Supplies of electricity are up because of increased rainfall and because several new power plants are up and running. Meanwhile, demand for electricity is down: smelters and other energy-intensive operations shut down and stayed down, while other manufacturers were shuttered by the worsening recession. Even small business and residential use is down noticeably, both because they heeded appeals for conservation and because when the price hikes hit, the pinch caused them to dim out lights.
The storm of high electricity prices has passed, but the recovery will take years. Is there a lesson to be learned? Spencer Abraham, the Bush-appointed secretary of energy, argued in the Jan. 14 Washington Post that the market model was vindicated by the fact that wholesale prices went back down.
That's a view shared by few in the Northwest.
"They refuse to let reality impinge on the validity of their pet theory," Leone said. Leone thinks the price started dropping when FERC started looking into allegations by Western congresspeople that energy sellers were fixing prices by manipulating supplies.
"All of a sudden, FERC started looking into why prices went up," Leone said. "So the Merry Marketeers Ù started minding their Ps and Qs."
Oregon U.S. Senator Ron Wyden, a member of the Senate Energy and Natural Resources Committee, has joined Committee Chair Jeff Bingaman, D-N.M., in calling for FERC to start acting to protect consumer interests, investigating interstate energy sales to make sure prices are justified.
"State public utility commissioners have no jurisdiction to find out what's behind the wholesale price increase and whether retail customers are being charged reasonable rates," Wyden said.
For Bob Jenks, executive director of the utility consumer watchdog group Citizens Utility Board (CUB), the crisis points to the need to reintroduce effective regulation.
"There is more regulation of the trading of pork bellies as a commodity than there is of trading electricity as a commodity," Jenks said.
The problem, says Jenks, is that regulation doesn't work well if the regulators are appointed by politicians who are captive to campaign contributors. Thus, Jenks points to campaign finance reform as part of the solution.
Jenks thinks the return to lower rates on the wholesale market will result in PGE's regulated rates going down at the beginning of 2003 - after its current more expensive purchase contracts expire. PGE itself is already predicting its rate will decrease 9 percent. CUB will fight to see that it goes even lower.
Will another price crisis occur? Some new generators are coming on line in the Northwest: the Coyote Springs II plant, wind projects in the Columbia Gorge, and a project in Klamath Falls. But a number of power plant projects announced during the crisis have since been cancelled because of falling prices. Some energy experts fear that if the economy rebounds in several years, a low rainfall year could provoke a recurrence of the price crisis.
"With a free market in anything, prices go up and down." Leone said. "If you like the way the stock market goes up and down, that's what you'll get in electricity."

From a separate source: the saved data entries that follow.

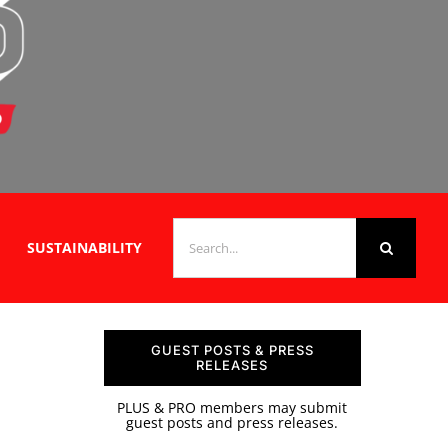
SEARCH
SUSTAINABILITY
FOR:
GUEST POSTS & PRESS
RELEASES
PLUS & PRO members may submit
guest posts and press releases.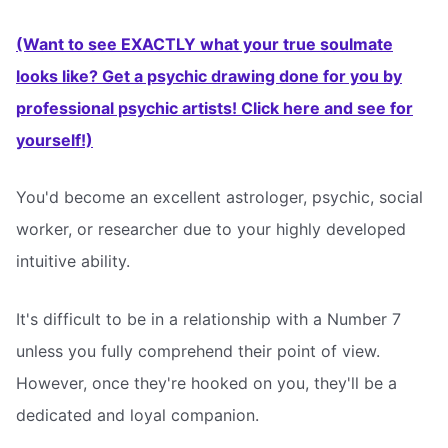
(Want to see EXACTLY what your true soulmate
looks like? Get a psychic drawing done for you by
professional psychic artists! Click here and see for
yourself!)
You'd become an excellent astrologer, psychic, social
worker, or researcher due to your highly developed
intuitive ability.
It's difficult to be in a relationship with a Number 7
unless you fully comprehend their point of view.
However, once they're hooked on you, they'll be a
dedicated and loyal companion.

Until the electricity price crisis hit in late 2000, nearly a dozen energy-intensive industrial operations in the Pacific Northwest had enjoyed a special arrangement with the federal Bonneville Power Administration (BPA) that for decades provided them with some of the cheapest power to be had. Known as Direct Service Industries (DSIs) these plants agreed to receive a fixed amount of power delivered 24 hours a day and pay just what it cost the BPA to produce. Since almost all the federal power agency's generation is hydropower, they paid only the unretired capital costs of the dams, plus costs for maintenance, operation, and salmon restoration. Nature provides the water and gravity for free.
The arrangement helped the BPA share its costs, and it provided employment to more than 11,000 union workers at a family wage of $15 to $16 an hour, plus benefits.
All that changed when a combination of factors drove up prices on the wholesale market. In addition to the DSIs, the BPA had obligations to 135 public utility districts and six investor-owned utilities. The agency didn't have enough generating capacity to provide all that power itself. While the price had been low, BPA purchases of the extra power had been a minor portion of its overall expenses. But when the price soared to 10 times what it had been, the agency went into crisis mode.
DSIs shut down their operations to resell power, a right they had negotiated in the five year contract that began Oct. 1, 1996. The BPA bargained with each, with varying amounts of success, to share the profits of these resales with the DSIs' workers and with the BPA.
Then, for the new five-year contract that began Oct. 1, 2001, the BPA ended the right to resell. It cut each DSI's allotment of power by 25 percent. It raised the price 46 percent. And it worked out deals with most DSIs to stay shut down a while longer to avoid drastic rate increases for all. In return, the BPA would pay a subsidy, which they were expected to share with their workers.
Today, no DSI is currently taking BPA power, but several could start on April 1. Whether they do will depend on the BPA price, the price they can get for what they produce, and their strategy for surviving the long-term crisis. For aluminum smelters, the problem is that aluminum prices are too low to make aluminum profitably at BPA's rates. The current price is 62 cents a pound; United Steelworkers of America subregional director Jim Woodward estimates it would need to be at 75 cents a pound to make aluminum smelting profitable at current BPA prices.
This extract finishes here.